Deep-Q-Learning
Deep-Q-Learning copied to clipboard
DQN with RGB image as input
Hello I try to do a DQN with a RGB image. Python code :
def build_QNetwork_RGB(n_actions, learning_rate, history_length, input_shape):
"""Builds a dueling DQN as a Keras model
Arguments:
n_actions: Number of possible action the agent can take
learning_rate: Learning rate
input_shape: Shape of the preprocessed frame the model sees
history_length: Number of historical frames the agent can see
Returns:
A compiled Keras model
"""
model_input = Input(shape=(history_length, input_shape[0], input_shape[1], input_shape[2]))
x = Lambda(lambda layer: layer / 255)(model_input) # normalize by 255
x = Conv2D(32, (8, 8), strides=4, kernel_initializer=VarianceScaling(scale=2.), activation='relu', use_bias=False)(x)
x = Conv2D(64, (4, 4), strides=2, kernel_initializer=VarianceScaling(scale=2.), activation='relu', use_bias=False)(x)
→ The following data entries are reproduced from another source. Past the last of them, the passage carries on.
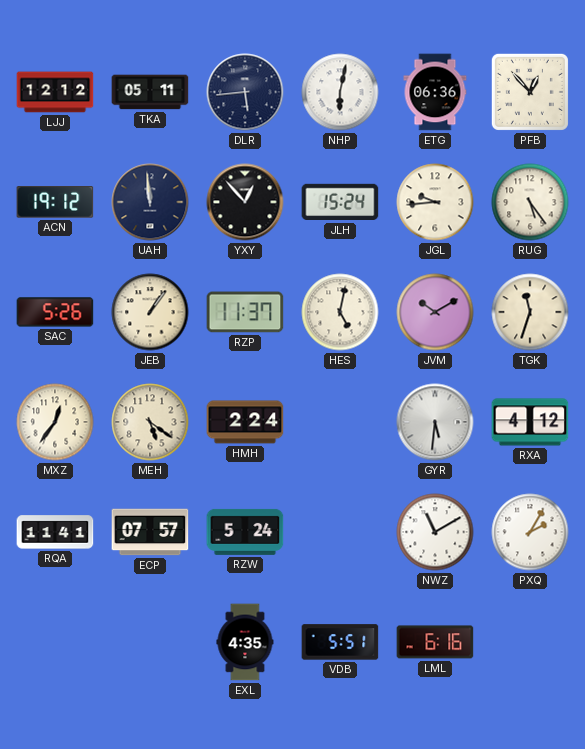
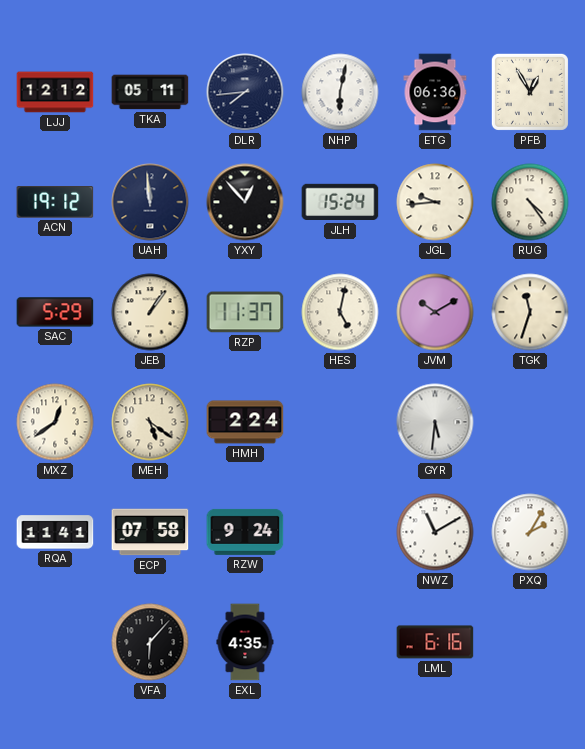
DLR: 5:44 -> 7:44
PFB: 12:53 -> 12:55
RUG: 5:24 -> 4:24
SAC: 5:26 -> 5:29
MXZ: 12:36 -> 12:39
RXA: 4:12 -> none
ECP: 07:57 -> 07:58
RZW: 5:24 -> 9:24
VFA: none -> 6:07
VDB: 5:51 -> none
x = Conv2D(64, (3, 3), strides=1, kernel_initializer=VarianceScaling(scale=2.), activation='relu', use_bias=False)(x)
x = Conv2D(1024, (7, 7), strides=1, kernel_initializer=VarianceScaling(scale=2.), activation='relu', use_bias=False)(x)
# Split into value and advantage streams
val_stream, adv_stream = Lambda(lambda w: tf.split(w, 2, 4))(x) # custom splitting layer
val_stream = Flatten()(val_stream)
val = Dense(1, kernel_initializer=VarianceScaling(scale=2.))(val_stream)
adv_stream = Flatten()(adv_stream)
adv = Dense(n_actions, kernel_initializer=VarianceScaling(scale=2.))(adv_stream)
# Combine streams into Q-Values
reduce_mean = Lambda(lambda w: tf.reduce_mean(w, axis=1, keepdims=True)) # custom layer for reduce mean
q_vals = Add()([val, Subtract()([adv, reduce_mean(adv)])])
# Build model
model = Model(model_input, q_vals)
model.compile(Adam(learning_rate), loss=tf.keras.losses.Huber())
model.summary()
return model**_
=========================================================== when I used this function to build network :
INPUT_SHAPE = (84, 84, 3) # Size of the preprocessed input frame. HISTORY_LENGTH = 5 Num_Actions = 4
BATCH_SIZE = 32 # Number of samples the agent learns from at once LEARNING_RATE = 0.00001
MAIN_DQN = build_QNetwork_RGB(Num_Actions, LEARNING_RATE, HISTORY_LENGTH, INPUT_SHAPE)
=========================================================== I got : Model: "model"
Layer (type) Output Shape Param # Connected to
input_1 (InputLayer) [(None, 5, 84, 84, 3 0
lambda (Lambda) (None, 5, 84, 84, 3) 0 input_1[0][0]
conv2d (Conv2D) (None, 5, 20, 20, 32 6144 lambda[0][0]
conv2d_1 (Conv2D) (None, 5, 9, 9, 64) 32768 conv2d[0][0]
conv2d_2 (Conv2D) (None, 5, 7, 7, 64) 36864 conv2d_1[0][0]
conv2d_3 (Conv2D) (None, 5, 1, 1, 1024 3211264 conv2d_2[0][0]
lambda_1 (Lambda) [(None, 5, 1, 1, 512 0 conv2d_3[0][0]
flatten_1 (Flatten) (None, 2560) 0 lambda_1[0][1]
dense_1 (Dense) (None, 4) 10244 flatten_1[0][0]
flatten (Flatten) (None, 2560) 0 lambda_1[0][0]
lambda_2 (Lambda) (None, 1) 0 dense_1[0][0]
dense (Dense) (None, 1) 2561 flatten[0][0]
subtract (Subtract) (None, 4) 0 dense_1[0][0]
lambda_2[0][0]
add (Add) (None, 4) 0 dense[0][0]
subtract[0][0]
Total params: 3,299,845 Trainable params: 3,299,845 Non-trainable params: 0
I feel that this model is not well built. Do you have an idea how to correct it if this is the case?